Yeah, I have friends with TWH/SSH's and they breed a few mares every year for gaited mules. Sometimes it works, sometimes it doesn't. Still, even a non-gaited mule is worth some money, especially with spots. A nice-temperamented mule from a good mare is an animal in demand far more than horses. Their non-gaited mules always sell very easily as weanlings. The gaited ones are held onto, started under saddle, and sold for big money.


----------



## loosie (Jun 19, 2008)

Oh I wish - I reckon when god created horses, she painted the good ones... and stretched the ears on the best!
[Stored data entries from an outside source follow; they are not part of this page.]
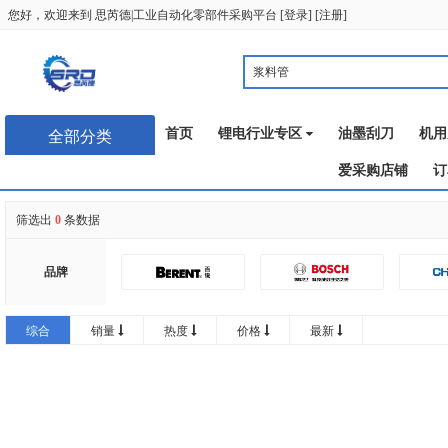
您好，欢迎来到
思芮德|工业自动化零部件采购平台
[
登录
] [
注册
]
首页
锂电行业专区
油墨刮刀
机用
全部分类
爱采购店铺
订
筛选出
0
条数据
品牌
润普
综合
销量
热度
价格
最新
GATEFLEX
思卡帕
恩典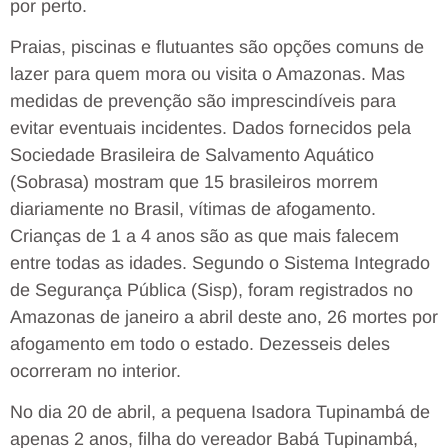
por perto.
Praias, piscinas e flutuantes são opções comuns de
lazer para quem mora ou visita o Amazonas. Mas
medidas de prevenção são imprescindíveis para
evitar eventuais incidentes. Dados fornecidos pela
Sociedade Brasileira de Salvamento Aquático
(Sobrasa) mostram que 15 brasileiros morrem
diariamente no Brasil, vítimas de afogamento.
Crianças de 1 a 4 anos são as que mais falecem
entre todas as idades. Segundo o Sistema Integrado
de Segurança Pública (Sisp), foram registrados no
Amazonas de janeiro a abril deste ano, 26 mortes por
afogamento em todo o estado. Dezesseis deles
ocorreram no interior.
No dia 20 de abril, a pequena Isadora Tupinambá de
apenas 2 anos, filha do vereador Babá Tupinambá,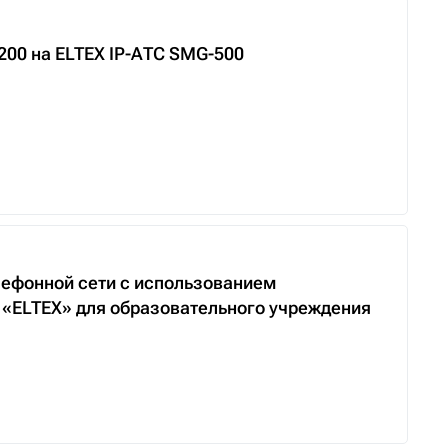
200 на ELTEX IP-АТС SMG-500
ефонной сети с использованием
 «ELTEX» для образовательного учреждения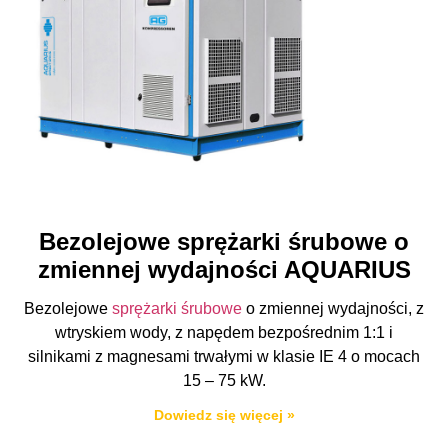
Bezolejowe sprężarki śrubowe o
zmiennej wydajności AQUARIUS
Bezolejowe
sprężarki śrubowe
o zmiennej wydajności, z
wtryskiem wody, z napędem bezpośrednim 1:1 i
silnikami z magnesami trwałymi w klasie IE 4 o mocach
15 – 75 kW.
Dowiedz się więcej »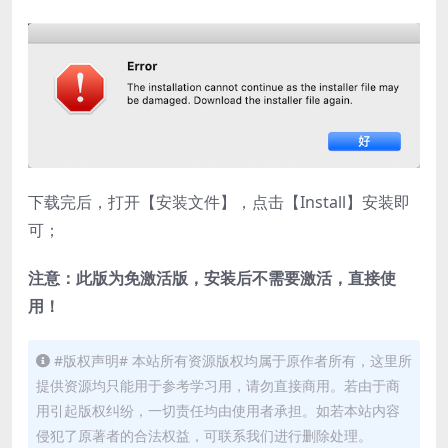
下载完后，打开【安装文件】，点击【Install】安装即
可；
注意：此版为免激活版，安装后不需要激活，直接使
用！
#版权声明# 本站所有资源版权均属于原作者所有，这里所
提供资源均只能用于参考学习用，请勿直接商用。若由于商
用引起版权纠纷，一切责任均由使用者承担。如若本站内容
侵犯了原著者的合法权益，可联系我们进行删除处理。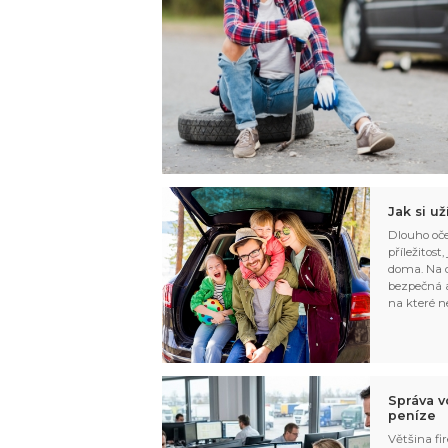
Jak si u
Dlouho oče
příležitost
doma. Na d
bezpečná a
na které n
Správa v
peníze
Většina fir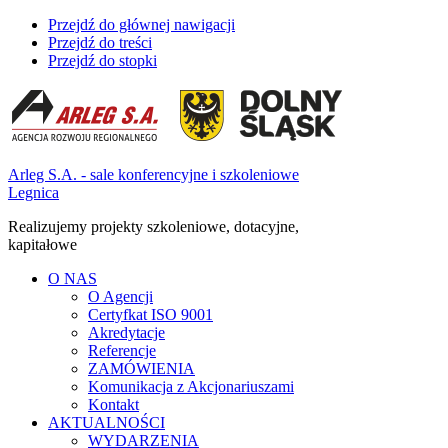
Przejdź do głównej nawigacji
Przejdź do treści
Przejdź do stopki
Arleg S.A. - sale konferencyjne i szkoleniowe
Legnica
Realizujemy projekty szkoleniowe, dotacyjne,
kapitałowe
O NAS
O Agencji
Certyfkat ISO 9001
Akredytacje
Referencje
ZAMÓWIENIA
Komunikacja z Akcjonariuszami
Kontakt
AKTUALNOŚCI
WYDARZENIA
Mules are quite rare over here, but I've always wanted one.


----------



## Avna (Jul 11, 2015)

AtokaGhosthorse said:


> It's like body roll in a car.
> 
> 
> These horses, apparently, have a lot of easy rocking motion, in any gait, very little body roll.
> ...


I think there were always gaited mules. You can't really "develop" mules can you? They are a one-off creation. Anybody who put a gaited mare to a donkey could reasonably hope to get a gaited mule, right? Or is there more to it than I imagine?


----------



## SilverMaple (Jun 24, 2017)

The Paso and Criollo gaited mules in other parts of the Americas are often stunning animals. Quality through and through.


----------